Dear Reader,
Walking by the squares in Friedrichshain, I wondered where the culture is coming from in Berlin. I heard multiple languages—Italian, French, German, English, and Danish—and the buildings were a mix of communist blocks to terracotta roofs with walls painted blue, pink, yellow, and orange. The history makes for a darkened past, genocide and anti-semitism streaming through the blocks. But there is the air of rebirth and change.
With so much needing to be rebuilt, Berlin is bustling with a newness that coincides with the old. Cash is mostly used at stores and yet electric cars scatter the streets connected to apps that anyone can use for a ride. Art and tech are the two big scenes, both industries of creativity and nuance that work towards innovation rather than stagnation.

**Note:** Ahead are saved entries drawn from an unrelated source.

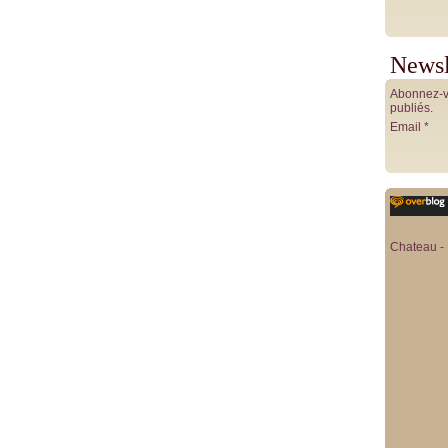
Newsl
Abonnez-vo
publiés.
Email
Chateau - 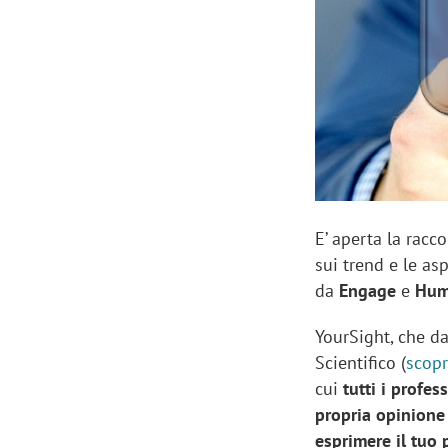
Manassero, Samsung Ads: «Con Total
Perez, Sam
View la reach della CTV diventa
mercato st
finalmente misurabile»
crescere»
E’ aperta la racc
sui trend e le as
da
Engage
e
Hum
YourSight, che da
Scientifico (
scopr
cui
tutti i profe
propria opinione
esprimere il tuo 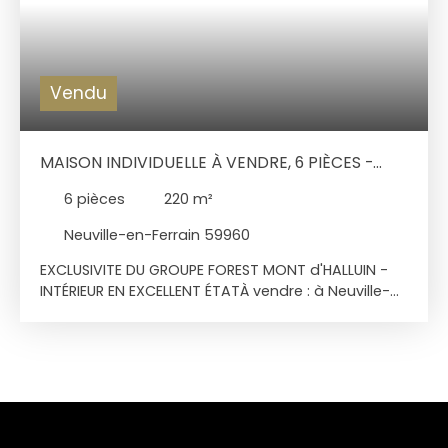
Vendu
MAISON INDIVIDUELLE À VENDRE, 6 PIÈCES -
NEUVILLE-EN-FERRAIN 59960
6
pièces
220
m²
Neuville-en-Ferrain 59960
EXCLUSIVITE DU GROUPE FOREST MONT d'HALLUIN -
INTÉRIEUR EN EXCELLENT ÉTATÀ vendre : à Neuville-
en-Ferrain (59960) venez découvrir cette maison
de 6 pièces de 220 m² bâtie sur 3 245 m² de
terrain. Elle profite d'une vue dégagée et bénéficie
d'une exposition sud-ouest. Au Rez de chaussée,
une pièce de vie de 90 m2 (un séjour de 66 m2
avec poêle à bois, cuisine haut de gamme
entièrement équipée), cellier. Magnifique domaine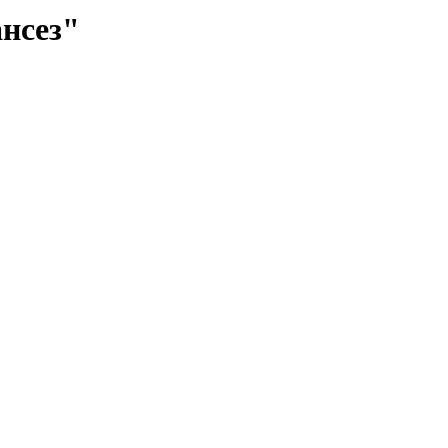
нсез"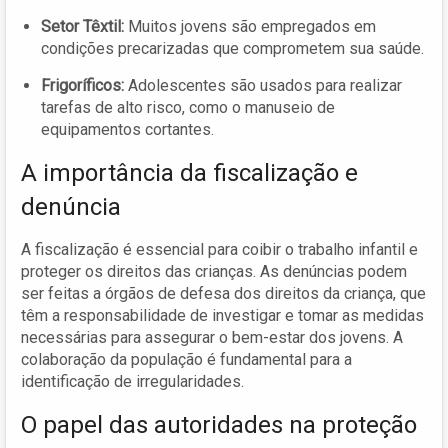
Setor Têxtil:
Muitos jovens são empregados em
condições precarizadas que comprometem sua saúde.
Frigoríficos:
Adolescentes são usados para realizar
tarefas de alto risco, como o manuseio de
equipamentos cortantes.
A importância da fiscalização e
denúncia
A fiscalização é essencial para coibir o trabalho infantil e
proteger os direitos das crianças. As denúncias podem
ser feitas a órgãos de defesa dos direitos da criança, que
têm a responsabilidade de investigar e tomar as medidas
necessárias para assegurar o bem-estar dos jovens. A
colaboração da população é fundamental para a
identificação de irregularidades.
O papel das autoridades na proteção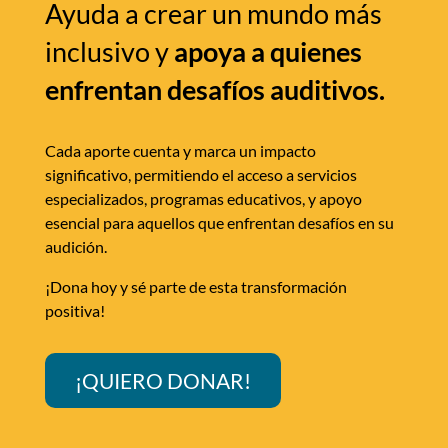
Ayuda a crear un mundo más
inclusivo y
apoya a quienes
enfrentan desafíos auditivos.
Cada aporte cuenta y marca un impacto
significativo, permitiendo el acceso a servicios
especializados, programas educativos, y apoyo
esencial para aquellos que enfrentan desafíos en su
audición.
¡Dona hoy y sé parte de esta transformación
positiva!
¡QUIERO DONAR!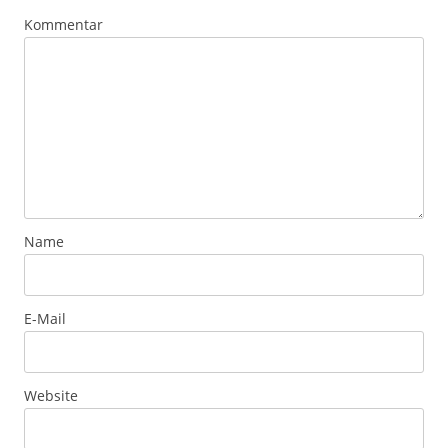
Kommentar
Name
E-Mail
Website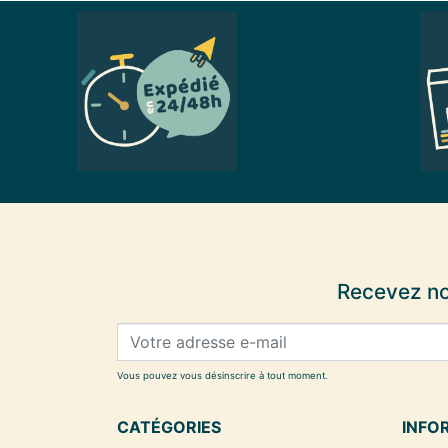
Recevez no
Vous pouvez vous désinscrire à tout moment.
CATÉGORIES
INFO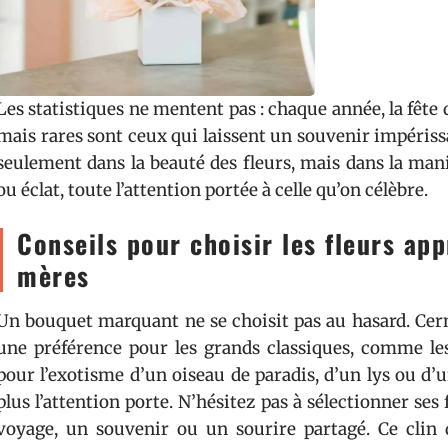
Les statistiques ne mentent pas : chaque année, la fête
mais rares sont ceux qui laissent un souvenir impérissa
seulement dans la beauté des fleurs, mais dans la mani
ou éclat, toute l’attention portée à celle qu’on célèbre.
Conseils pour choisir les fleurs app
mères
Un bouquet marquant ne se choisit pas au hasard. Cerne
une préférence pour les grands classiques, comme les
pour l’exotisme d’un oiseau de paradis, d’un lys ou d’un
plus l’attention porte. N’hésitez pas à sélectionner ses 
voyage, un souvenir ou un sourire partagé. Ce clin 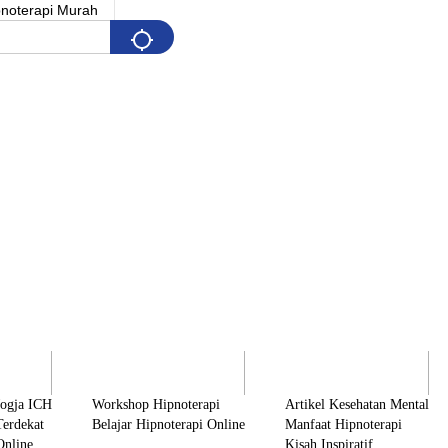
Pelatihan
Artikel & Edukasi
K
Jogja ICH
Workshop Hipnoterapi
Artikel Kesehatan Mental
Terdekat
Belajar Hipnoterapi Online
Manfaat Hipnoterapi
Online
Kisah Inspiratif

New York relies on what it has had for a century. Music and plays and art and dance all engulf the city at any moment and they’ve been there for a while. The city doesn’t have to try, it simply presents what it has to offer and you don’t have to go searching for an element of your cultural desires.
But Berlin is more quaint and some neighborhoods will only have access to a shopping mall or office building. It’s through the grit that one finds the best Berlin has to offer—nightclubs and a weekend party scene. Nothing is a scene to be watched. Graffiti walls cover most of the city and bottles are stacked neatly besides trashcans for recycling. Even grocery stores will be open for 24 hours.
Places can rebuild just like people can go through periods of rebirth. The bones are still there and maybe a trauma occurred but on the other side something starts to grow. Maybe it’s something better than what you had before—a new way of being or thing you’re known for.